Real Madrid takluk 1-2 dari Bayern Munchen di perempat final Liga Champions. Antonio Rudiger sebut kekalahan ini akibat kesalahan fatal dan performa Neuer.

oleh Richard Andreas LuturmasDiterbitkan 08 April 2026, 11:03 WIB
Momen striker Bayern Munchen Harry Kane melakukan shooting ke gawang Real Madrid yang dikawal Andriy Lunin. (Oscar DEL POZO / AFP)

Liputan6.com, Jakarta - Langkah Real Madrid harus terhambat pada pertandingan leg pertama perempat final Liga Champions yang berlangsung Rabu (8/4/2026) dini hari tadi WIB. Pasukan yang dilatih oleh Alvaro Arbeloa ini terpaksa menerima kekalahan tipis 1-2 saat menjamu Bayern Munchen di Santiago Bernabeu.

Skuad tamu berhasil memimpin lebih dulu melalui aksi impresif Luis Diaz tepat di akhir babak pertama. Bayern kemudian memperlebar jarak skor lewat Harry Kane sesaat setelah babak kedua dimulai.
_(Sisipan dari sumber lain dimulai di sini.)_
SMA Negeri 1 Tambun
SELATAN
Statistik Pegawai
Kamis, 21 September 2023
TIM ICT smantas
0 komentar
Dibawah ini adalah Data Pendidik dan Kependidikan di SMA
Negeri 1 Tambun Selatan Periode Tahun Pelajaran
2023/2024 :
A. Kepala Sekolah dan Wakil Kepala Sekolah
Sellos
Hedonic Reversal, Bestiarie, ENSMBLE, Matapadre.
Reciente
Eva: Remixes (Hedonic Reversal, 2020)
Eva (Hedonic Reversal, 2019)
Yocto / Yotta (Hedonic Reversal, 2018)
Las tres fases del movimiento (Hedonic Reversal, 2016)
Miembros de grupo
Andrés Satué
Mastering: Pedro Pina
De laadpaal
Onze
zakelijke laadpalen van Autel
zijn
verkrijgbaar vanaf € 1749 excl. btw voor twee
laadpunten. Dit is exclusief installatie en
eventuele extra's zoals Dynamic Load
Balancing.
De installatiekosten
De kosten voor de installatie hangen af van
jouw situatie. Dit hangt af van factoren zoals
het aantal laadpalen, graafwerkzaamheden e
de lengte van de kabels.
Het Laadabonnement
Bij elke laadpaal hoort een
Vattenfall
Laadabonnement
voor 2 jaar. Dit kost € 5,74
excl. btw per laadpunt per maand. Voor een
Real Madrid baru mampu menipiskan jarak melalui gol yang dicetak Kylian Mbappe pada menit ke-74.

Akibat kekalahan ini, Los Blancos kini mengemban misi wajib menang dengan selisih minimal dua gol saat bertandang ke Allianz Arena pekan depan. Hasil minor di kandang sendiri ini membuat perjuangan Los Blancos untuk menembus babak semifinal menjadi tantangan yang sangat sulit.

Duel antara Real Madrid melawan Bayern Munchen ini sebenarnya berlangsung cukup berimbang. Kedua kesebelasan saling melepaskan serangan sejak menit pertama pertandingan dimulai. Namun, buruknya penyelesaian akhir tuan rumah serta kesalahan di lini pertahanan menjadi faktor penentu yang membedakan hasil akhir laga sengit tersebut.
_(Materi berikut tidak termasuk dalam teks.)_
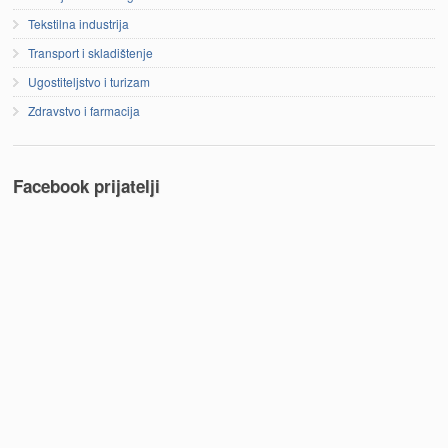
Tekstilna industrija
Transport i skladištenje
Ugostiteljstvo i turizam
Zdravstvo i farmacija
Facebook prijatelji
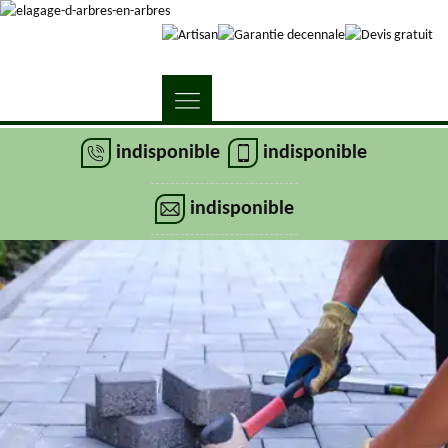
indisponible
indisponible
indisponible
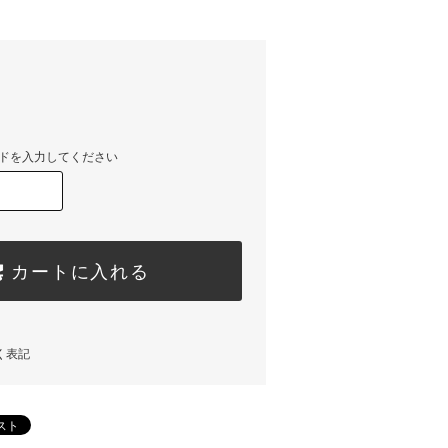
ドを入力してください
カートに入れる
く表記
Kesalahan Fatal Lini Belakang Los Blancos

Pemain Real Madrid Aurelien Tchouameni (atas) dan pemain Bayern Munchen Serge Gnabry berebut bola pada laga leg pertama perempat final Liga Champions antara Real Madrid vs Bayern Munchen di Madrid, Spanyol, Selasa, 7 April 2026. (AP Photo/Bernat Armangue)

Sektor pertahanan Real Madrid menjadi titik lemah yang paling disorot dalam laga malam ini. Barisan belakang mereka dianggap terlalu ceroboh dan mudah kehilangan bola di area-area yang sangat berisiko.
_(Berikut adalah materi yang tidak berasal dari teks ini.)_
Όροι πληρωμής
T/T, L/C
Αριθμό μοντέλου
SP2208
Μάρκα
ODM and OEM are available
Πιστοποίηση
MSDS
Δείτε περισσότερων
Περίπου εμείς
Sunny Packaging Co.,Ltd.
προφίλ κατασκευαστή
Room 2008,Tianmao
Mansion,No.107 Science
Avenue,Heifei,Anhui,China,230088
Proses terciptanya dua gol tim tamu bermula dari skema serangan balik yang dilancarkan dengan sangat cepat. Kondisi ini memicu kekecewaan mendalam bagi Antonio Rudiger. Bek andalan tersebut menilai timnya seolah memberikan keuntungan secara cuma-cuma kepada barisan depan lawan.

"Kami memulai babak kedua dan langsung kebobolan. Bagi saya, dua kebobolan kami adalah sebuah hadiah, kami butuh hasil lebih di paruh kedua," tegas Antonio Rudiger.

"Kami berbicara tentang tidak mudah kehilangan bola. Lihatlah dua gol tersebut, pada level ini kesalahan itu sangat berbahaya," imbuhnya.


Penampilan Gemilang Manuel Neuer

Kiper Bayern Munchen, Manuel Neuer, berusaha menghalau bola dengan tandukan kepala saat melawan Real Madrid pada laga leg pertama perempat final Liga Champions di Stadion Santiago Bernabeu, Rabu (8/4/2026). (AP Photo/Jose Breton)

Real Madrid sebenarnya tidak kekurangan peluang matang sepanjang laga. Vini Jr tercatat beberapa kali mengancam melalui tembakan terarah dari dalam kotak penalti. Namun, performa luar biasa Manuel Neuer di bawah mistar gawang sukses mematahkan setiap upaya keras dari barisan penyerang tuan rumah.

Kylian Mbappe juga berkali-kali mencoba mencari celah melalui sudut-sudut sempit untuk mencetak skor. Sayangnya, ketangguhan kiper Bayern Munchen tersebut membuat usaha skuad Madrid untuk menambah pundi-pundi gol menjadi buntu.

"Saya pikir kami harus lebih banyak melepaskan tembakan yang tepat sasaran," ungkap Rudiger.

"Hari ini, pemain terbaik dari kubu Bayern Munchen adalah penjaga gawang mereka, Neuer," lanjutnya.